Дни тянулись долгим, томным праздником жизни, и скоро мне стало казаться, что я начал понимать язык всего сущего на земле.
Белая птица под окном напела грустную историю о том, как умерла одна девушка, и своей беспомощной любовью мучила возлюбленного со дня их расставания. А однажды она уснула… Но тут мне стало так грустно, что я громко зарыдал, и птица улетела.
Выписываясь из больницы, я узнал, что мне 62 года и во время моего лечения, чтобы я не испытывал глубоких потрясений, ко мне не пускали моих жён, которых общее число было двадцать шесть.

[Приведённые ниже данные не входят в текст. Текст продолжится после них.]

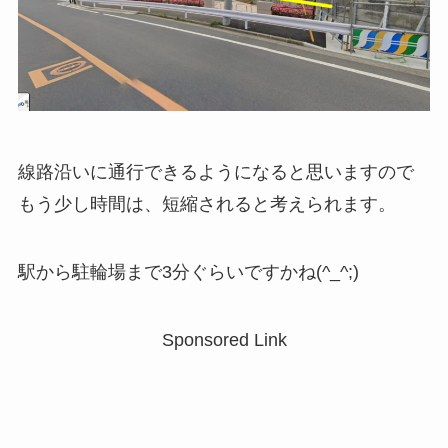
線路沿いに通行できるようになると思いますので
もう少し時間は、短縮されると考えられます。
駅から駐輪場まで3分ぐらいですかね(^_^;)
Sponsored Link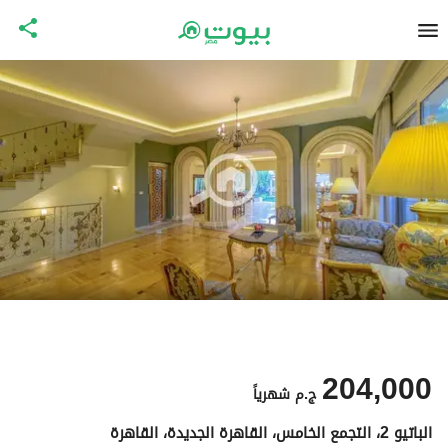
204,000
ج.م
شهرياً
الباتيو 2، التجمع الخامس، القاهرة الجديدة، القاهرة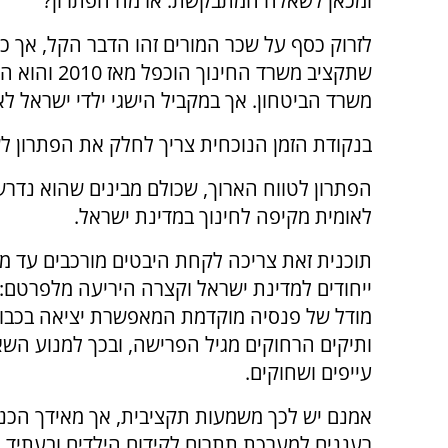
ומכאן לשאלה המתבקשת: אז מה הפתרון?
לזרוק כסף על שכר המורים זהו הדבר הקל, אך כל
שתקציב משרד
משרד הביטחון. אך במקביל הישגי ילדי ישראל לא 
בנקודת הזמן הנוכחית צריך לחלק את הפתרון לשנ
הפתרון לטווח הארוך, שכולם מבינים שהוא נדר
לאומית מקיפה לחינוך במדינת ישראל.
תוכנית זאת צריכה לקחת היבטים מורכבים עד 
ייחודים למדינת ישראל וקצרה היריעה מלפרטם: 
מודל של פנסיה מוקדמת המאפשרת יציאה בכבוד
ותיקים הרחוקים מגיל הפרישה, ובכך למנוע השא
עייפים ושחוקים.
אמנם יש לכך משמעות תקציבית, אך מאידך הכנ
רעננים למערכת תתרום לקידום הילדים ובעתיד 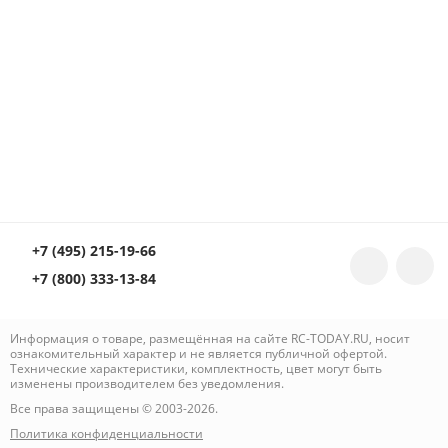
+7 (495) 215-19-66
+7 (800) 333-13-84
Информация о товаре, размещённая на сайте RC-TODAY.RU, носит
ознакомительный характер и не является публичной офертой.
Технические характеристики, комплектность, цвет могут быть
изменены производителем без уведомления.
Все права защищены © 2003-2026.
Политика конфиденциальности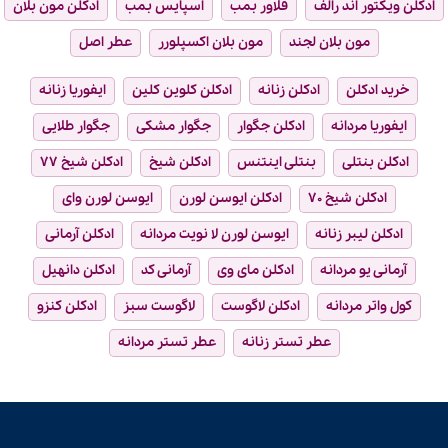
ادکلن ویکتور اند رالف
فلاور بمب
اسپایس بمب
ادکلن مون بلان
مون بلان لجند
مون بلان اکسپلورر
عطر اصل
خرید ادکلن
ادکلن زنانه
ادکلن کلوین کلین
ایفوریا زنانه
ایفوریا مردانه
ادکلن جگوار
جگوار مشکی
جگوار طلایی
ادکلن بنتلی
بنتلی اینتنس
ادکلن شیخ
ادکلن شیخ ۷۷
ادکلن شیخ ۷۰
ادکلن ایوسن لورن
ایوسن لورن وای
ادکلن لیبر زنانه
ایوسن لورن لا نویت مردانه
ادکلن آرمانی
آرمانی یو مردانه
ادکلن مای وی
آرمانی کد
ادکلن دانهیل
کول واتر مردانه
ادکلن لاگوست
لاگوست سبز
ادکلن کنزو
عطر تستر زنانه
عطر تستر مردانه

Я вошёл в дом, грозная роскошь которого утомила меня с первого взгляда. Суматоха продолжалась весь день, и я был принуждён отвечать на приветствия шумной толпы родственников, челяди и целовать подряд всех двадцать пять женщин потому, что двадцать шестая отправилась на покаяние в святые места. Среди стеклянных арок, причудливых зигзагов белых переходов и кружев веранд можно было легко потеряться, что я и делал в первые дни. Но вскоре я нашёл тихий уголок возле чудесного мраморного бассейна с фонтанчиками, из которых била разноцветная и ароматичная вода. Я сидел здесь в тени финиковых деревьев с попугаем на ручке камышового кресла и ни о чём не думал. Пёстрой лентой разворачивалась жизнь города возле стен моего дворца, а я сидел в лёгком сумраке кальяна и учил разговаривать попугая. Одно меня беспокоило — я молодел. Уже исчезла седина на голове, и вместо редких волосиков надо лбом колосились густые каштановые заросли. Мои старческие глаза утратили жидкий потусторонний блеск и сверкали брызгами только что отшлифованного бриллианта. Уже добираясь до заветного места, я не ступал на каждую ступеньку прозрачной лестницы, кольцами ниспадающей к бассейну, а прыгал через три-четыре сразу. Я больше не вспоминал о прошлом. Оно стиралось во мне по мере роста волос на голове. Круг повторений надорвался, и жизненная энергия неба несла меня по новому руслу. Меня тревожили картины невольничьих рынков, безумные крики лошадей и звон кривых сабель на ступенях лестницы, ведущей в чужой гарем. Я с удовольствием отметил, что начисто забыл язык, на котором говорили моряки с кораблей, приплывавших откуда-то с севера.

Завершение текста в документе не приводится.